Eran el típico cuento de seis hojas y muchos dibujos, que para un niño de seis años o cinco, no sé cuántos tendría, venía de marras.
Luego salté al cómic, o el TBO, pero no al clásico TBO que no me gustó hasta más mayorcito (¡Ah, aquellos experimentos del Profesor Franz de Copenhague!), si no a Mortadelo y Filemón, El Botones Sacarino, Zipi y Zape, El Profesor Tragacanto, Pepe Gotera y Otilio, Rompetechos, 13 rue (así dicho RUE) del Percebe... me divertía un montón y me reía solo.
Y de ahí salté a lo que decía: JOYAS LITERARIAS JUVENILES. Era cómics, pero basados en obras clásicas 'juveniles' (que no sé por qué?.
Unas treinta páginas, con bonitos colores te adaptaban las grandes novelas.

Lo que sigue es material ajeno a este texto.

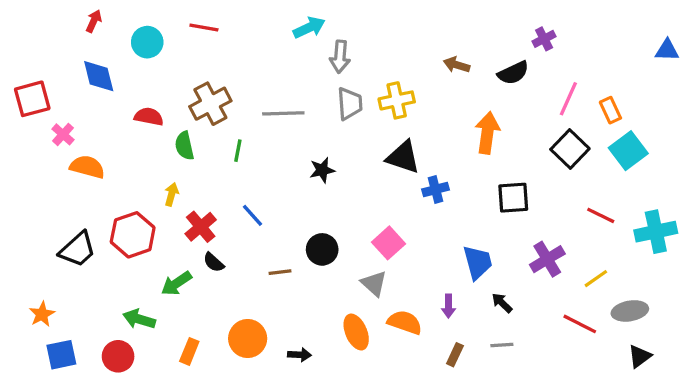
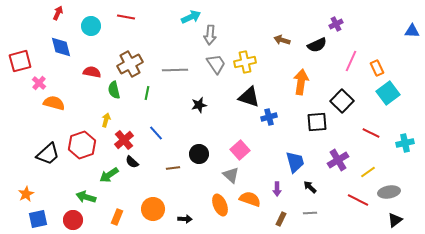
gray trapezoid: (350, 104) -> (216, 64), turned -30
black square: (570, 149) -> (342, 101), moved
cyan cross: (656, 232) -> (405, 143), size x0.7

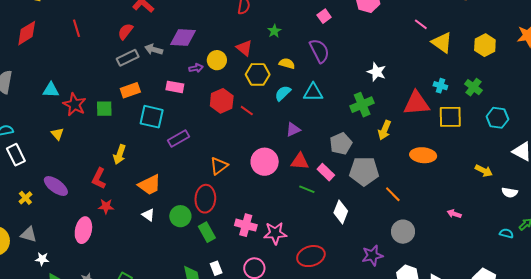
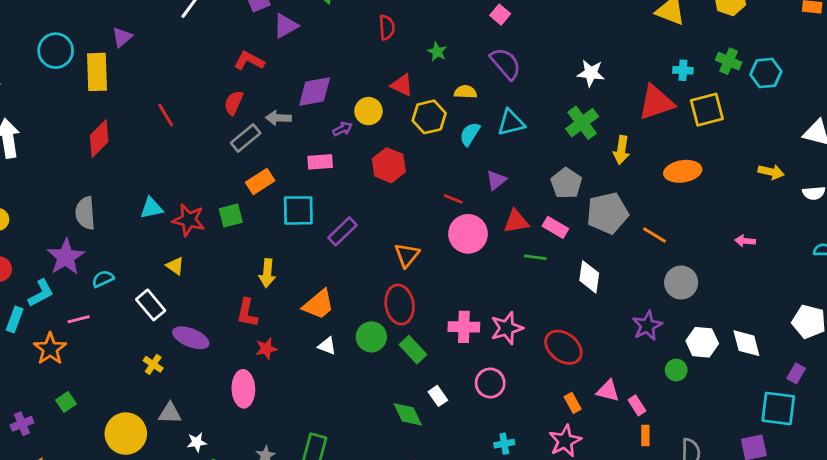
red line: (247, 111) -> (453, 199), moved
cyan hexagon: (497, 118) -> (766, 73), moved
white rectangle: (16, 155) -> (151, 305), moved
red ellipse: (311, 256) -> (563, 347), turned 68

A saber: me leí todas las de Julio Verne (esas 20.000 leguas de viaje submarino, ese Viaje a la Luna o Viaje al centro de la Tierra) de Emilio Salgari (Sandokán), La Isla del Tesoro, Ben Hur, Rob Roy, David Copperfield, Quo Vadis?, Ivanhoe, La cabaña del Tío Tom, ¡Tom Sawyer, mi héroe! - Príncipe y mendigo, Robinson Crusoe, Heidi, Corazón, Mujercitas, Moby Dick, Juana de Arco... interminable.
¿Lo bueno de la colección? era relativamente barata, y como dije, un germén. De ahí pasé a los libritos: clásicos infantiles. Me lo regaló mi maestro de 4º de EGB, Don Alvaro Gil (entonces, tenían el Don los maestros, y Don Alvaro, se hizo famoso porque era el primer maestro que no pegaba y regalaba libros). Era Simbad el Marino. Me compraron entre mi madre, mi tía y mi hermana, casi toda la colección, que eran los mismos que Joyas Literarias Juveniles, pero en librito. Y de ahí pasé a otros libros más gordos, de las mismas novelas, pero la mitad del libro, era normal, texto normal con letra pequeña ya, y la otra mitad en comics. De ahí, salté a la novela normal, porque me gustaban tanto algunas tramas que ya uno quería la obra original.
Y así aprendí a leer y aficionarme a la lectura.
Por eso, si tienen niños, es una buena colección y un buen regalo. Menos tele, menos play y ¡más tebeos!

8 comentarios:

Satie dijo...

Yo también he leído esa y me encantaba...

Agata dijo...

Cucha...que ya no tengo sitio yo en mi casa para tanto libro y tanta revista juvenil.Pero me encanta.
A mí me encantaba el Michael Landon.Qué padre más entregado,más sufrido y siempre con una sonrisa.Ains.

Agata dijo...

Ea...ya se ha comprado el niño "de su dinerito" El viaje al centro de la tierra.

Agata dijo...

Ea...ya se ha comprado el niño "de su dinerito" El viaje al centro de la tierra.

Alfonso dijo...

Me encanta eso de su dinerito jj, así aprende a conocer el valor de las cosas y el esfuerzo que cuesta conseguir algo :)

Hypatia XXI dijo...

A mi no me gustaba "La casa de la pradera" pero después de leer tu entrada, voy a hacérmelo mirar, y ya te preguntaré algunos circuitos mixtos de trineo, yo también me tengo que cuasi emborrachar cada vez que me monto en avión.

Laura dijo...

jjajjajja...genial.
Yo no me perdía una de La Casa de la Pradera!!! Odiaba a Nelly Oleson jjajaj... la pareja que formaba el matrimonio era realmente admirable...y de los libros, pues para no repetirte, igual que tú, sigo siendo fan de Mortadelo y Filemón que lo sepas jjaja...también tengo la colección de Los Cinco y Esther y su mundo jjaja...y ahora mis hijos han descubierto mi colección de Asterix y ya te puedes imaginar.
Por cierto, mi primer libro libro fue Tom Sawyer...
¡viva la LITERATURA!

Agata dijo...

Por suerte,no son "gastosos".Consiguen una pequeña paga si durante la semana se comen toda la verdura y fruta que está "estipulada" por "contrato".Y de ahí gastan sólo para cosas importantes para ellos.Pequeños caprichos que se permiten.Caprichos que pueden costar cincuenta céntimos o tres euros.Incluso les da para algún regalito para su mare o su pare llegado un día especial como el de nuestro cumple.Me los como.